Tabu na Ordem dos Advogados do Brasil, a abertura da advocacia para parcerias com bancas estrangeiras volta mais uma vez à pauta de debates da entidade. Logo no começo de maio, no dia 7, uma terça-feira, uma audiência pública está marcada para decidir justamente os rumos do assunto, com vozes de todos os lados.

Estarão presentes tanto opositores quanto apoiadores da abertura, inclusive órgãos de advocacia estrangeira, em uma discussão que promete ser dura — embora haja uma tendência no sentido de permitir a associação com os gringos desde que livre de dependência ou controle por parte dos estrangeiros ou, ainda, sem que essas bancas tenham poder de atuar judicialmente.

O ponto principal dos debates é o Provimento 91, de 2000, que estipulou regras para o exercício da atividade de consultores e sociedades de consultores estrangeiros no país. De acordo com o artigo 2º, a autorização da OAB enseja exclusivamente a prática de consultoria no direito estrangeiro correspondente ao país ou estado de origem do profissional interessado, sendo vedados expressamente o exercício do procuratório judicial e de consultoria ou assessoria em Direito brasileiro.

“No entanto, esse provimento não encerra o debate. A reunião é um primeiro passo para decidirmos se ele será mantido ou não”, conta Cezar Britto, presidente da Comissão de Relações Internacionais do Conselho Federal da OAB. “Precisamos saber se são possíveis outros tipos de parceria, como escritórios de fora contratando advogados daqui, por exemplo, ou, ainda, quando o negócio envolve duas legislações e também convenção internacional.”

O advogado lembra que “o Brasil cresceu e se internacionalizou”. “Como podemos fazer com que essa mudança reflita no mundo jurídico? Como a advocacia pode crescer junto com o Brasil, preenchendo esses espaços internacionais?”, indaga. “Não podemos ser pequenos juridicamente”, diz.

Até agora, as indagações não têm respostas. Um parecer sobre o assunto foi escrito pelo advogado e conselheiro da OAB do Rio, Carlos Roberto Siqueira Castro, criando mais restrições.
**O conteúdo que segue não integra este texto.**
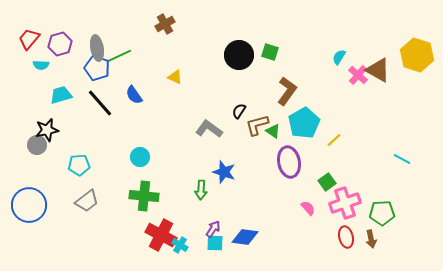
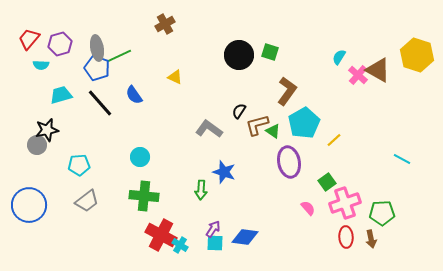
red ellipse at (346, 237): rotated 10 degrees clockwise
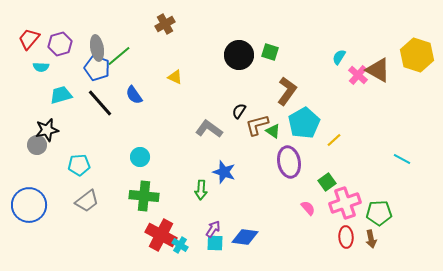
green line at (119, 56): rotated 15 degrees counterclockwise
cyan semicircle at (41, 65): moved 2 px down
green pentagon at (382, 213): moved 3 px left
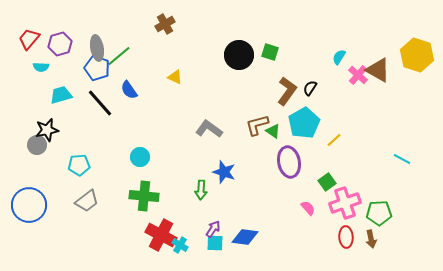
blue semicircle at (134, 95): moved 5 px left, 5 px up
black semicircle at (239, 111): moved 71 px right, 23 px up
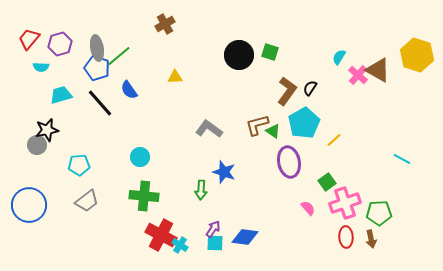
yellow triangle at (175, 77): rotated 28 degrees counterclockwise
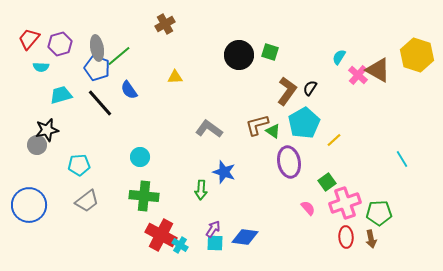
cyan line at (402, 159): rotated 30 degrees clockwise
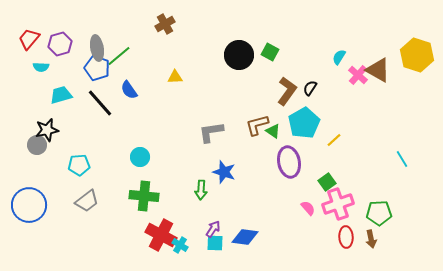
green square at (270, 52): rotated 12 degrees clockwise
gray L-shape at (209, 129): moved 2 px right, 3 px down; rotated 44 degrees counterclockwise
pink cross at (345, 203): moved 7 px left, 1 px down
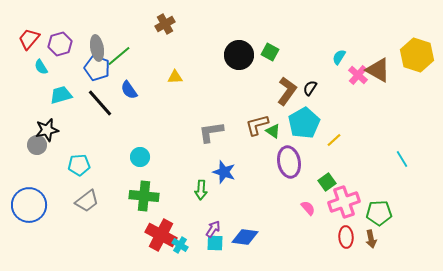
cyan semicircle at (41, 67): rotated 56 degrees clockwise
pink cross at (338, 204): moved 6 px right, 2 px up
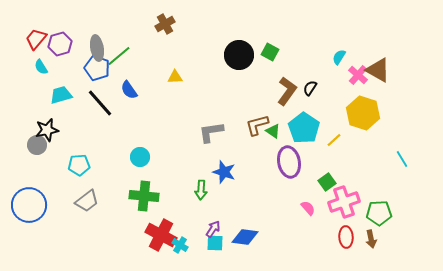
red trapezoid at (29, 39): moved 7 px right
yellow hexagon at (417, 55): moved 54 px left, 58 px down
cyan pentagon at (304, 123): moved 5 px down; rotated 8 degrees counterclockwise
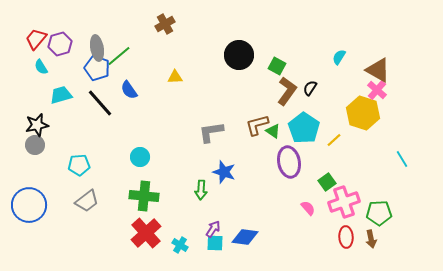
green square at (270, 52): moved 7 px right, 14 px down
pink cross at (358, 75): moved 19 px right, 15 px down
black star at (47, 130): moved 10 px left, 5 px up
gray circle at (37, 145): moved 2 px left
red cross at (161, 235): moved 15 px left, 2 px up; rotated 20 degrees clockwise
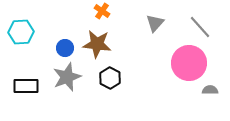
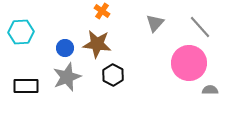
black hexagon: moved 3 px right, 3 px up
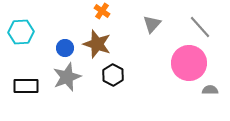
gray triangle: moved 3 px left, 1 px down
brown star: rotated 12 degrees clockwise
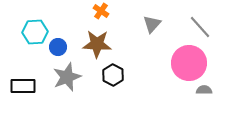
orange cross: moved 1 px left
cyan hexagon: moved 14 px right
brown star: rotated 16 degrees counterclockwise
blue circle: moved 7 px left, 1 px up
black rectangle: moved 3 px left
gray semicircle: moved 6 px left
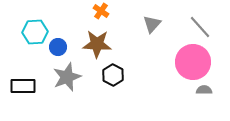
pink circle: moved 4 px right, 1 px up
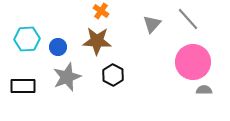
gray line: moved 12 px left, 8 px up
cyan hexagon: moved 8 px left, 7 px down
brown star: moved 3 px up
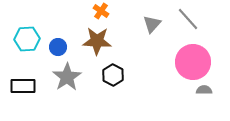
gray star: rotated 12 degrees counterclockwise
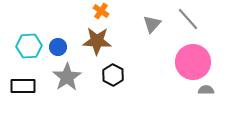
cyan hexagon: moved 2 px right, 7 px down
gray semicircle: moved 2 px right
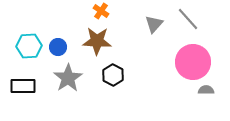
gray triangle: moved 2 px right
gray star: moved 1 px right, 1 px down
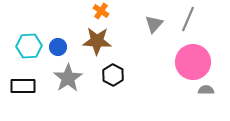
gray line: rotated 65 degrees clockwise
Além dele, também escreveram pareceres o constitucionalista Luís Roberto Barroso e o professor Miguel Reale Júnior.

Ao longo de 149 páginas, Siqueira Castro não deixou de reconhecer a posição do Brasil no mercado internacional, mas ainda assim propõe a vedação “da associação, a qualquer título, entre advogados ou sociedades de advogados brasileiras e advogados ou firmas estrangeiras de advocacia, registradas, ou não, junto à OAB como consultores ou sociedades consultoras em Direito estrangeiro, que importe em perda ou diminuição da identidade institucional ou da autonomia da gestão administrativa, financeira, profissional ou de planejamento estratégico por parte das sociedades de advogados brasileiras”.

No documento, ele elenca uma série de futuras proibições, como a utilização de endereço comum no Brasil, uso e divulgação de expressões como “em cooperação com” e “associado a”, material de publicidade e comunicação comuns ou com referências recíprocas, promoção de eventos jurídicos e ações conjuntas promocionais no mercado de advocacia brasileiro.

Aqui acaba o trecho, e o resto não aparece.